→ **Your task**: Find all lines in the listing that include the word "coin", then copy them.

══ Material for this task

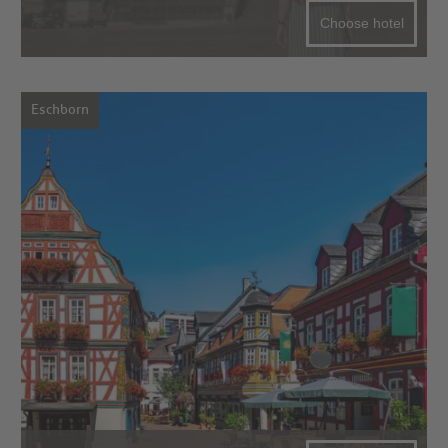
Choose hotel
Eschborn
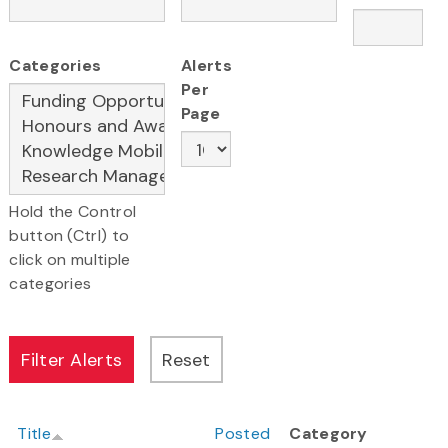
Categories
Alerts
Per
Page
Hold the Control
button (Ctrl) to
click on multiple
categories
Title
Posted
Category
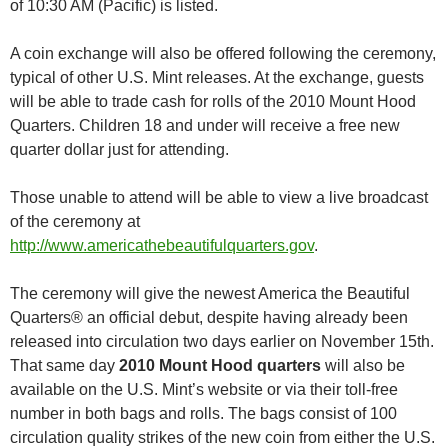
of 10:30 AM (Pacific) is listed.
A coin exchange will also be offered following the ceremony,
typical of other U.S. Mint releases. At the exchange, guests
will be able to trade cash for rolls of the 2010 Mount Hood
Quarters. Children 18 and under will receive a free new
quarter dollar just for attending.
Those unable to attend will be able to view a live broadcast
of the ceremony at
http://www.americathebeautifulquarters.gov
.
The ceremony will give the newest America the Beautiful
Quarters® an official debut, despite having already been
released into circulation two days earlier on November 15th.
That same day
2010 Mount Hood quarters
will also be
available on the U.S. Mint’s website or via their toll-free
number in both bags and rolls. The bags consist of 100
circulation quality strikes of the new coin from either the U.S.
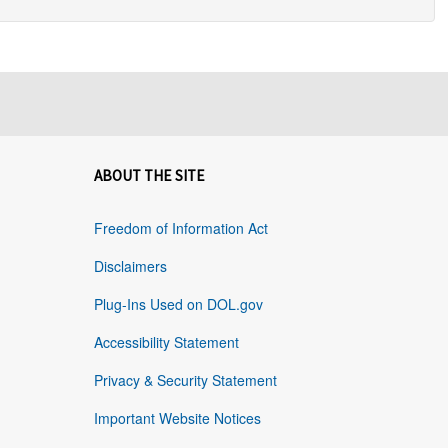
ABOUT THE SITE
Freedom of Information Act
Disclaimers
Plug-Ins Used on DOL.gov
Accessibility Statement
Privacy & Security Statement
Important Website Notices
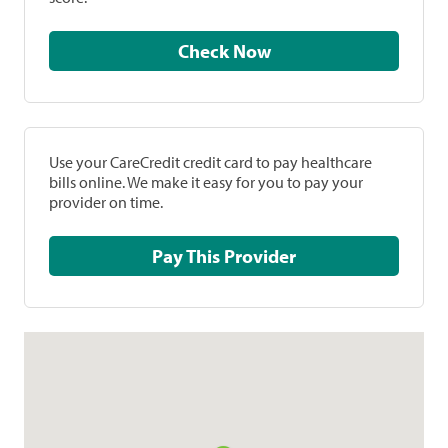
Check Now
Use your CareCredit credit card to pay healthcare
bills online. We make it easy for you to pay your
provider on time.
Pay This Provider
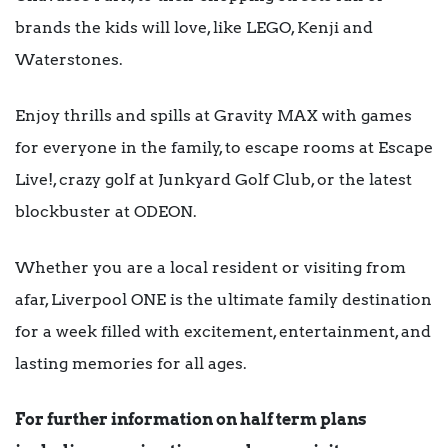
brands the kids will love, like LEGO, Kenji and
Waterstones.
Enjoy thrills and spills at Gravity MAX with games
for everyone in the family, to escape rooms at Escape
Live!, crazy golf at Junkyard Golf Club, or the latest
blockbuster at ODEON.
Whether you are a local resident or visiting from
afar, Liverpool ONE is the ultimate family destination
for a week filled with excitement, entertainment, and
lasting memories for all ages.
For further information on half term plans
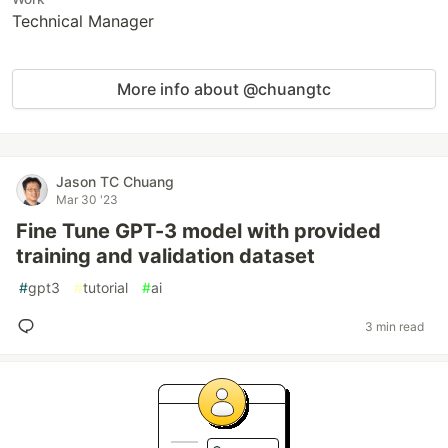
Technical Manager
More info about @chuangtc
Jason TC Chuang
Mar 30 '23
Fine Tune GPT-3 model with provided
training and validation dataset
#
gpt3
#
tutorial
#
ai
3 min read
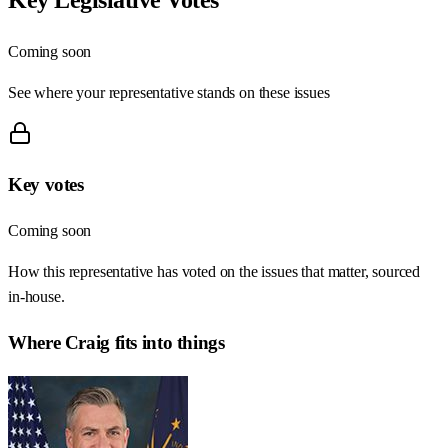
Coming soon
See where your representative stands on these issues
Key votes
Coming soon
How this representative has voted on the issues that matter, sourced
in-house.
Where
Craig
fits into things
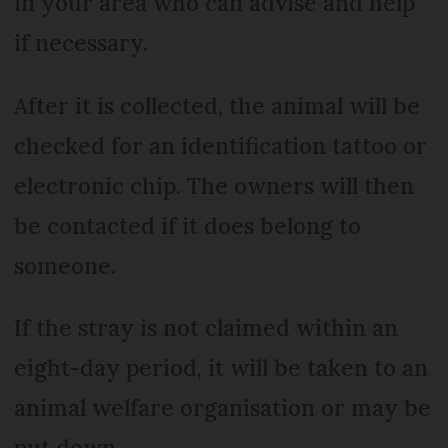
in your area who can advise and help
if necessary.
After it is collected, the animal will be
checked for an identification tattoo or
electronic chip. The owners will then
be contacted if it does belong to
someone.
If the stray is not claimed within an
eight-day period, it will be taken to an
animal welfare organisation or may be
put down.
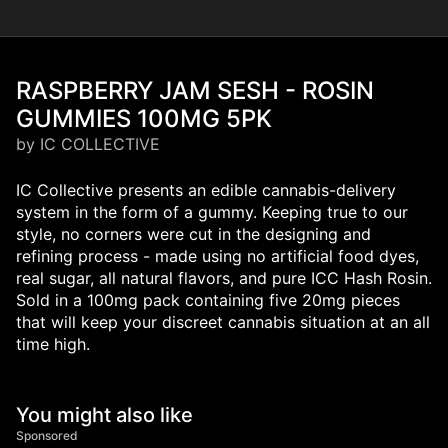
RASPBERRY JAM SESH - ROSIN
GUMMIES 100MG 5PK
by IC COLLECTIVE
IC Collective presents an edible cannabis-delivery
system in the form of a gummy. Keeping true to our
style, no corners were cut in the designing and
refining process - made using no artificial food dyes,
real sugar, all natural flavors, and pure ICC Hash Rosin.
Sold in a 100mg pack containing five 20mg pieces
that will keep your discreet cannabis situation at an all
time high.
You might also like
Sponsored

════

→ **Your response**:
A coin exchange will also be offered following the ceremony,
circulation quality strikes of the new coin from either the U.S.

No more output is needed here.